* **WORK ORDER**
Count lines holding the string "Activities" in the data that follows. Reply with one number only.
##### DATA TO PROCESS
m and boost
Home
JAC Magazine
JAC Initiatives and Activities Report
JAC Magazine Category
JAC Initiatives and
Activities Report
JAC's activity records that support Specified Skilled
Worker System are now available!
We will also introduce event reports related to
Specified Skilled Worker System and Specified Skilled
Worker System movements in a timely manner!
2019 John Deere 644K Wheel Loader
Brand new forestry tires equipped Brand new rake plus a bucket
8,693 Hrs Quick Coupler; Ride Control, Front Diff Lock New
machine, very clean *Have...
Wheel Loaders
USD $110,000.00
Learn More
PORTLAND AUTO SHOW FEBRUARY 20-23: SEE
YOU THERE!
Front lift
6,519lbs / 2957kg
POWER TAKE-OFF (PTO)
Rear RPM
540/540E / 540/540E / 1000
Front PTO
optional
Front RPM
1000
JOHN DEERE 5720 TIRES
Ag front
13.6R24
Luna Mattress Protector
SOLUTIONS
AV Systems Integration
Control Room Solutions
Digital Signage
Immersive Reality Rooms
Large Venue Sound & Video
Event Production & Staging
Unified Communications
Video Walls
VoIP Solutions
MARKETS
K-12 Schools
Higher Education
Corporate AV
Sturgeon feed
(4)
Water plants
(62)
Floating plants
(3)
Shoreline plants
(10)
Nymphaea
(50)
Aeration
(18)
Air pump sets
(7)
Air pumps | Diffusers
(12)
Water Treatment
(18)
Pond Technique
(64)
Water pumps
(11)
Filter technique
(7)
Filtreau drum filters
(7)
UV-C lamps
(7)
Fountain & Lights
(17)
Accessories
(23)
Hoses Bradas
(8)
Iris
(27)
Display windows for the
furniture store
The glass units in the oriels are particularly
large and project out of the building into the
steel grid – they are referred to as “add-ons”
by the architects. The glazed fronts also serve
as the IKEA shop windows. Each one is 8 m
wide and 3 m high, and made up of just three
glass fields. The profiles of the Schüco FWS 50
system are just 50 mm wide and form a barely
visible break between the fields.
##########
* **OUTPUT FOR THIS EXERCISE**
2